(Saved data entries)
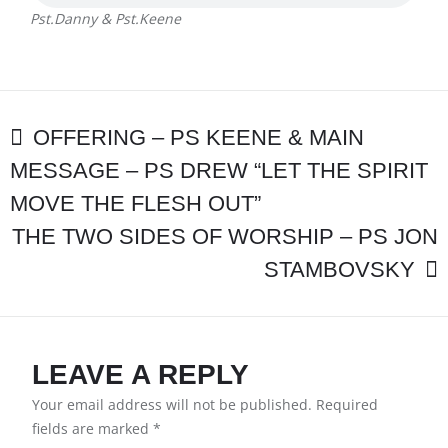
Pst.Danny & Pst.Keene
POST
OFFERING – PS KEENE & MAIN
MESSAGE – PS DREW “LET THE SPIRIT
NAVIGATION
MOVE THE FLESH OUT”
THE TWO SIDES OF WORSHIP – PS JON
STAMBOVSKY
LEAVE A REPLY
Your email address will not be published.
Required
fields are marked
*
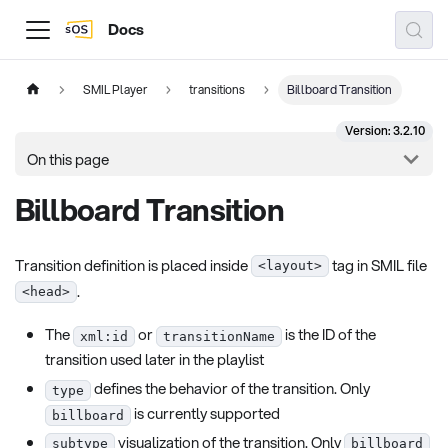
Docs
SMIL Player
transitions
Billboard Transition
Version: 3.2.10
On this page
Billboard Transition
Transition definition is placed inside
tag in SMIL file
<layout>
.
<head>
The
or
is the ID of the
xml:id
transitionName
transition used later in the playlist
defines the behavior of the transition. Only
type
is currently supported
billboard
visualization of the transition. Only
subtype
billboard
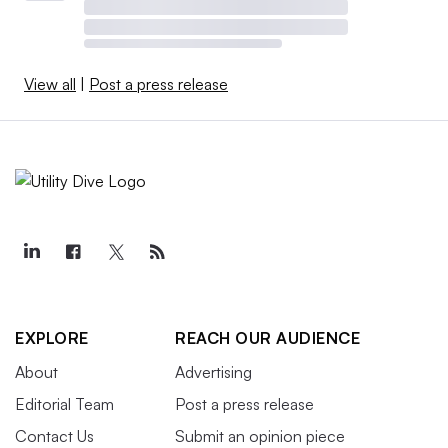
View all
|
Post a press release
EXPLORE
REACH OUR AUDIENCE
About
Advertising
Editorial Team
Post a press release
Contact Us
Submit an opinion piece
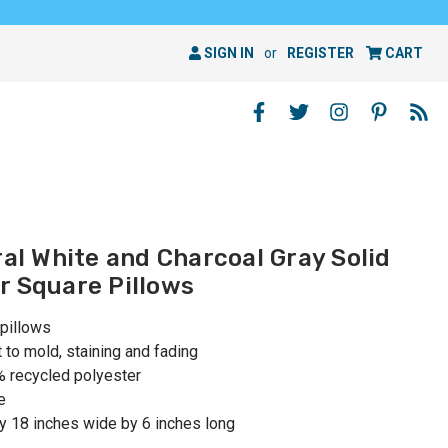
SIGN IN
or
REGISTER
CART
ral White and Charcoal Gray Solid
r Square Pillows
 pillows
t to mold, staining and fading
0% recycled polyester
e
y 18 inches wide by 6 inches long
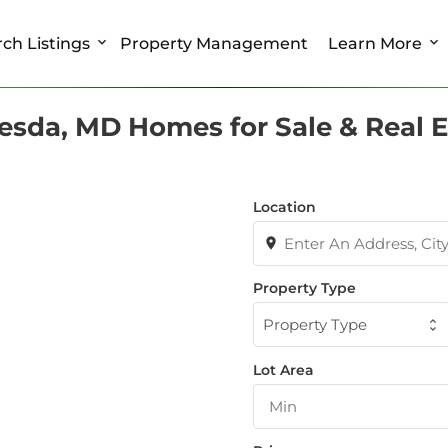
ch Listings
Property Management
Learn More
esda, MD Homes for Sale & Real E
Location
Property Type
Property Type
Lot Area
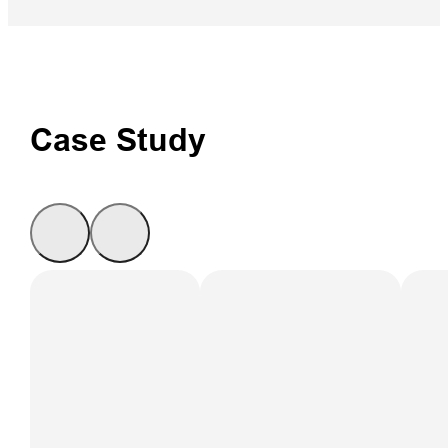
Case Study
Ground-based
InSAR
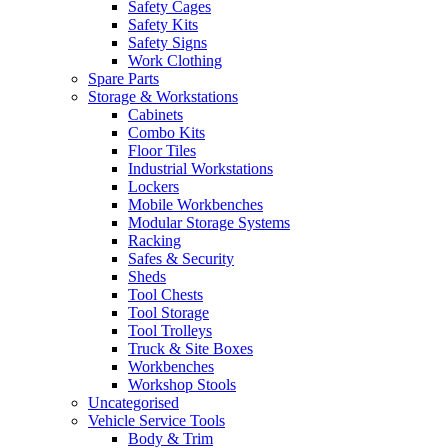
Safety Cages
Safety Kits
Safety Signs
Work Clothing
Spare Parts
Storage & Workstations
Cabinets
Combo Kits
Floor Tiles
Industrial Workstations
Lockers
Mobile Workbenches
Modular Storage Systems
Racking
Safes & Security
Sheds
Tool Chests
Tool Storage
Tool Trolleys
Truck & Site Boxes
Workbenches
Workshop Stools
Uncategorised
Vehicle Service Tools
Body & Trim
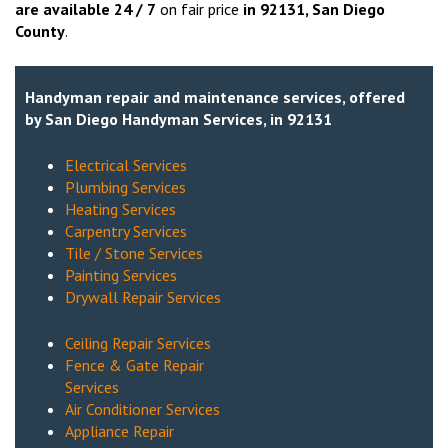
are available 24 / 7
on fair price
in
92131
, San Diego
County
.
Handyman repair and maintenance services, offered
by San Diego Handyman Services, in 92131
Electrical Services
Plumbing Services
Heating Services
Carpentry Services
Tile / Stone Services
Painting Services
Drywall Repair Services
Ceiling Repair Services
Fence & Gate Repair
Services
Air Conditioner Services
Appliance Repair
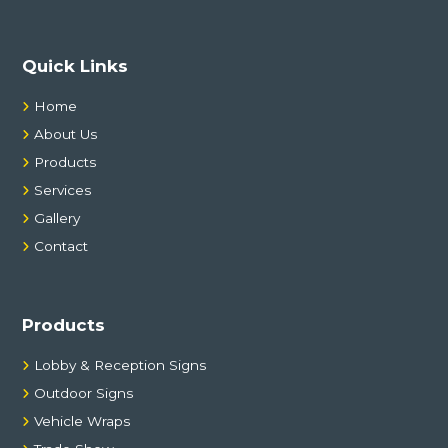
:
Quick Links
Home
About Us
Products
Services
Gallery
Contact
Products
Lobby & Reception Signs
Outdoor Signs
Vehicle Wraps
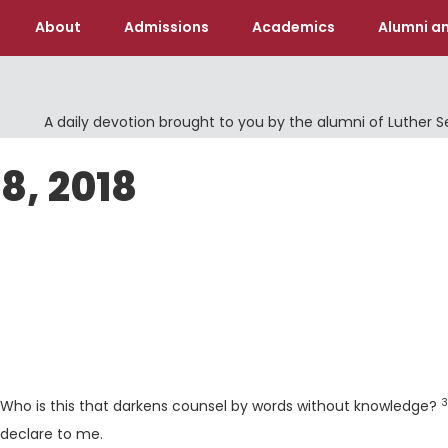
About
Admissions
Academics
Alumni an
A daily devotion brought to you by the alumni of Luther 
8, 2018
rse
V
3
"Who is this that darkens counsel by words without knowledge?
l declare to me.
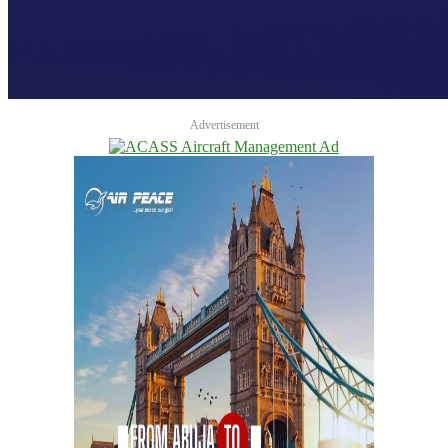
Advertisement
* * *
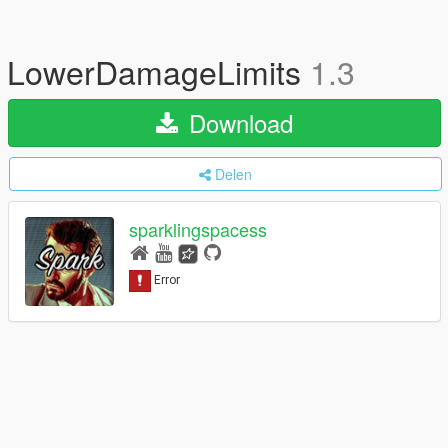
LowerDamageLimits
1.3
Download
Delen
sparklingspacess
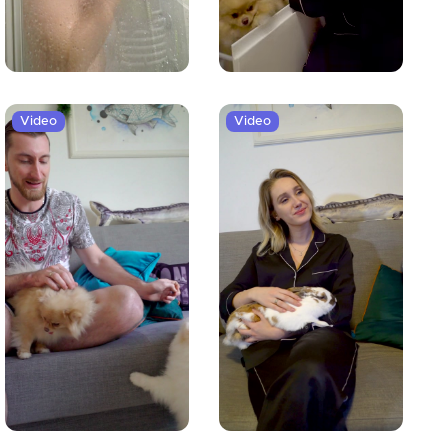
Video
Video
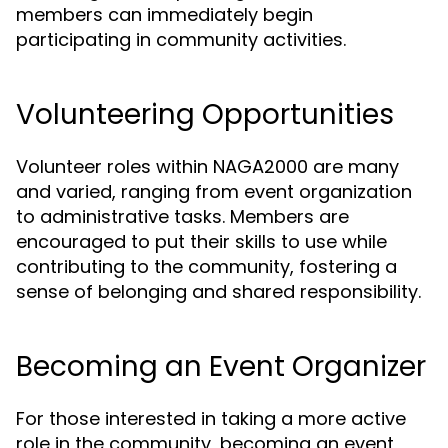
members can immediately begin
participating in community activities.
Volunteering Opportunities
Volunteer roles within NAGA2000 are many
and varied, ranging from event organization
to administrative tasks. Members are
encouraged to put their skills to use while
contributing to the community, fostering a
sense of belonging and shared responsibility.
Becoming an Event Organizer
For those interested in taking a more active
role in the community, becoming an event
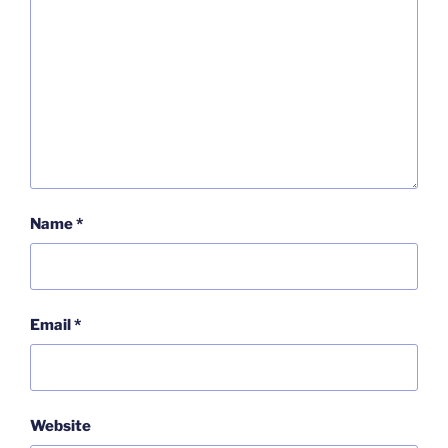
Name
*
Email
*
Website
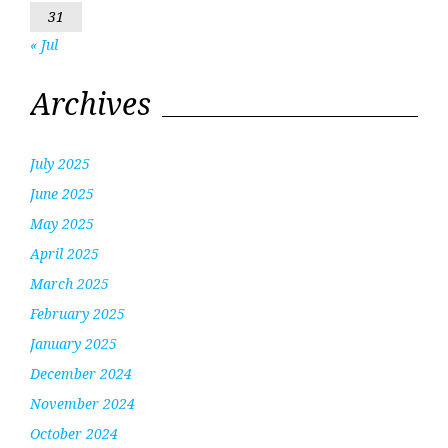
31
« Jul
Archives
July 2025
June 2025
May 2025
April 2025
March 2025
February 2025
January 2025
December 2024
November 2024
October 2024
...
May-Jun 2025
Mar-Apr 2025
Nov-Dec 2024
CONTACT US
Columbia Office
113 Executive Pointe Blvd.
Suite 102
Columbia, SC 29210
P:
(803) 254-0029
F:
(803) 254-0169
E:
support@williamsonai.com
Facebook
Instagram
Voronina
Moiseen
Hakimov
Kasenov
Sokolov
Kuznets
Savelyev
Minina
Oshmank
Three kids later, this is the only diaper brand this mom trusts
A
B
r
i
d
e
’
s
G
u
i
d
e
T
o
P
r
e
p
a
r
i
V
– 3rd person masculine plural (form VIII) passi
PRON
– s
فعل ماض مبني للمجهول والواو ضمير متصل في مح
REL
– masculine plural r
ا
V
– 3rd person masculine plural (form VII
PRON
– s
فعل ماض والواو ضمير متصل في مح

TASK TO COMPLETE. Please list every line of the records that contains "this".

WRITTEN SOLUTION.
On this page
"Who is this that darkens counsel by words without knowledge?
Three kids later, this is the only diaper brand this mom trusts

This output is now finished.